2. There's some evidence that the universe may currently be entering a new stage of exponential expansion, in which case the prediction that distances will double from their current values in about 30 billion years would be incorrect. That possibility, while very interesting, wouldn't change any of what this paper says about inflation and the early universe. In between the time of inflation and now the universe was almost certainly undergoing power law expansion.
3. For the more technical reader, the reason this occurs is that the frequency of the light is redshifted. Thus the density of photons (light particles) decreases by a factor of eight while the energy of each photon decreases by a factor of two. If you don't know what these terms mean I assure you this won't be necessary for anything else in the paper.
4. Technically, not all scalar fields would act this way. Every field is defined in part by a potential function that determines its behavior. If a particular scalar field has a potential function that satisfies certain conditions then it will behave in the way I'm describing. Whenever I refer to the scalar field responsible for inflation I will be implicitly assuming that it satisfies these criteria.

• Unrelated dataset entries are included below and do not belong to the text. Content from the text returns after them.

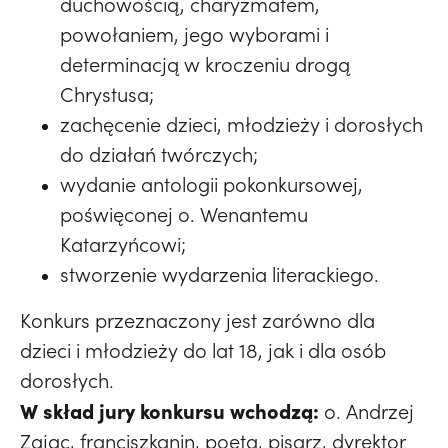
duchowością, charyzmatem,
powołaniem, jego wyborami i
determinacją w kroczeniu drogą
Chrystusa;
zachęcenie dzieci, młodzieży i dorosłych
do działań twórczych;
wydanie antologii pokonkursowej,
poświęconej o. Wenantemu
Katarzyńcowi;
stworzenie wydarzenia literackiego.
Konkurs przeznaczony jest zarówno dla
dzieci i młodzieży do lat 18, jak i dla osób
dorosłych.
W skład jury konkursu wchodzą:
o. Andrzej
Zając, franciszkanin, poeta, pisarz, dyrektor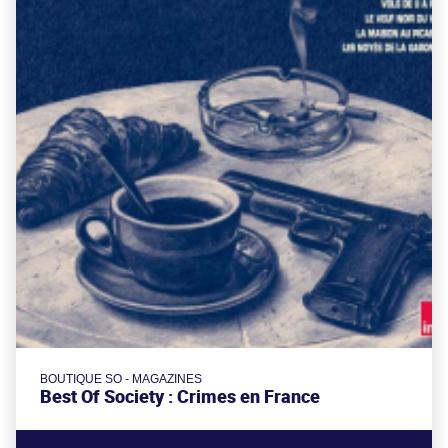
BOUTIQUE SO - MAGAZINES
Best Of Society : Crimes en France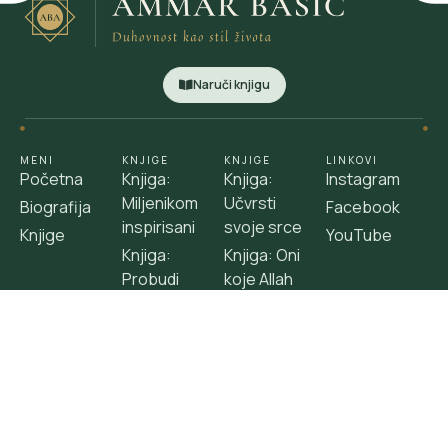
Naruči knjigu
MENI
KNJIGE
KNJIGE
LINKOVI
Početna
Knjiga:
Knjiga:
Instagram
Miljenikom
Učvrsti
Biografija
Facebook
inspirisani
svoje srce
Knjige
YouTube
Knjiga:
Knjiga: Oni
Probudi
koje Allah
svoje srce
voli
Knjiga: Na
Knjiga:
putu ka
Poslanikov
milosti
govor
2026 © WEB387 All
rights reserved.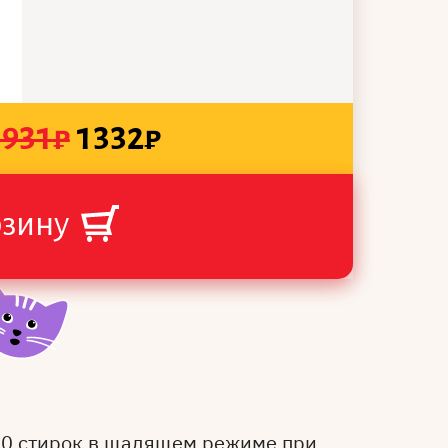
1931
₽
1332
₽
рзину
50 стирок в щадящем режиме при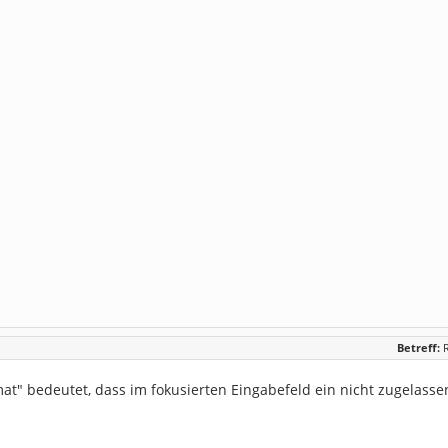
Betreff:
at" bedeutet, dass im fokusierten Eingabefeld ein nicht zugelassen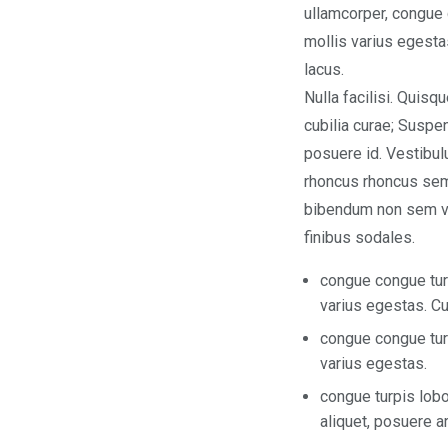
ullamcorper, congue 
mollis varius egestas
lacus.
Nulla facilisi. Quisq
cubilia curae; Suspen
posuere id. Vestibul
rhoncus rhoncus semp
bibendum non sem v
finibus sodales.
congue congue turp
varius egestas. Cur
congue congue turp
varius egestas.
congue turpis lobo
aliquet, posuere a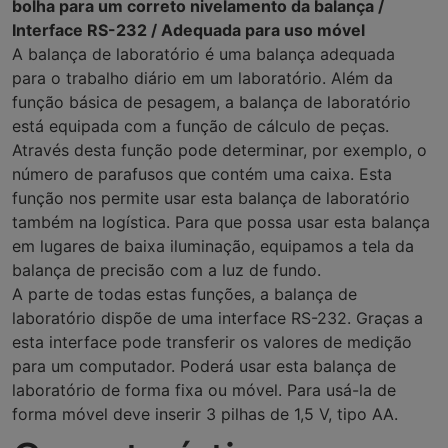
bolha para um correto nivelamento da balança /
Interface RS-232 / Adequada para uso móvel
A balança de laboratório é uma balança adequada
para o trabalho diário em um laboratório. Além da
função básica de pesagem, a balança de laboratório
está equipada com a função de cálculo de peças.
Através desta função pode determinar, por exemplo, o
número de parafusos que contém uma caixa. Esta
função nos permite usar esta balança de laboratório
também na logística. Para que possa usar esta balança
em lugares de baixa iluminação, equipamos a tela da
balança de precisão com a luz de fundo.
A parte de todas estas funções, a balança de
laboratório dispõe de uma interface RS-232. Graças a
esta interface pode transferir os valores de medição
para um computador. Poderá usar esta balança de
laboratório de forma fixa ou móvel. Para usá-la de
forma móvel deve inserir 3 pilhas de 1,5 V, tipo AA.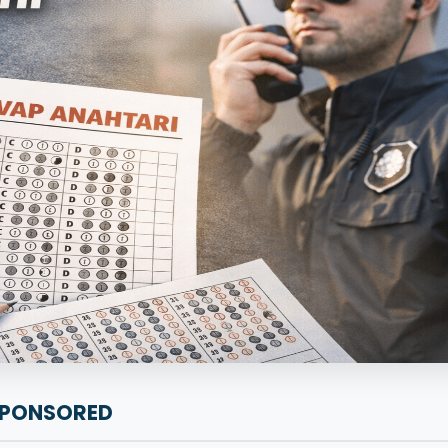
PONSORED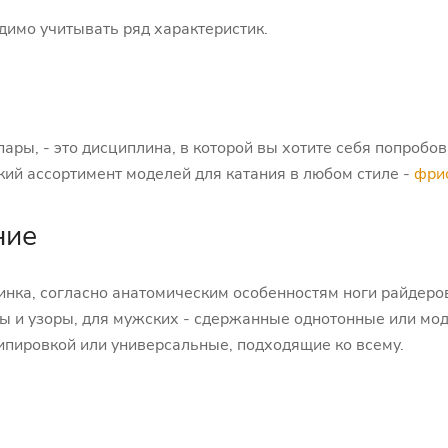
димо учитывать ряд характеристик.
пары, - это дисциплина, в которой вы хотите себя попробо
кий ассортимент моделей для катания в любом стиле -
фрис
ние
нка, согласно анатомическим особенностям ноги райдеро
ты и узоры, для мужских - сдержанные однотонные или м
кипировкой или универсальные, подходящие ко всему.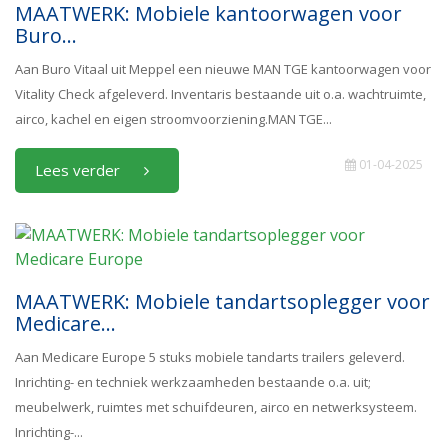
MAATWERK: Mobiele kantoorwagen voor
Buro...
Aan Buro Vitaal uit Meppel een nieuwe MAN TGE kantoorwagen voor
Vitality Check afgeleverd. Inventaris bestaande uit o.a. wachtruimte,
airco, kachel en eigen stroomvoorziening.MAN TGE...
01-04-2025
Lees verder
MAATWERK: Mobiele tandartsoplegger voor
Medicare...
Aan Medicare Europe 5 stuks mobiele tandarts trailers geleverd.
Inrichting- en techniek werkzaamheden bestaande o.a. uit;
meubelwerk, ruimtes met schuifdeuren, airco en netwerksysteem.
Inrichting-...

5. For readers comfortable with equations I can offer a more complete explanation of how inflation solves the flatness problem. The relevant equation is H2=Cr-k/a2, where H is the expansion rate (roughly one over the doubling time), C is just a constant, r is the energy density of the universe, k is a measure of the curvature of the universe, and a is something called the scale factor. The scale factor is a measure of the growth of the universe. You can think of it as the distance between any two arbitrarily chosen points, so that when distances double the scale factor doubles. For a matter dominated universe the energy density scales as 1/a3 and the curvature term, which scales as 1/a2, becomes relatively more important as the universe expands. (Note that a closed universe (k positive) will therefore rapidly reach the state H=0, meaning the expansion stops and the universe recollapses.) During inflation, however, the energy density is constant and thus the curvature term on the right hand side of the equation becomes relatively unimportant. If the scale factor increased by ten to the ten million times during inflation then the k/a2 term would have become so small that we wouldn't detect any curvature today, which is precisely what we observe.
6. I'm glossing over this point a bit. What inflation actually predicts is the spectrum of the fluctuations, which in this context means how much the intensity of the radiation differs as a function of distance. In other words inflation can tell you what the average difference in radiation intensity was between points separated by, say, one light year in the early universe.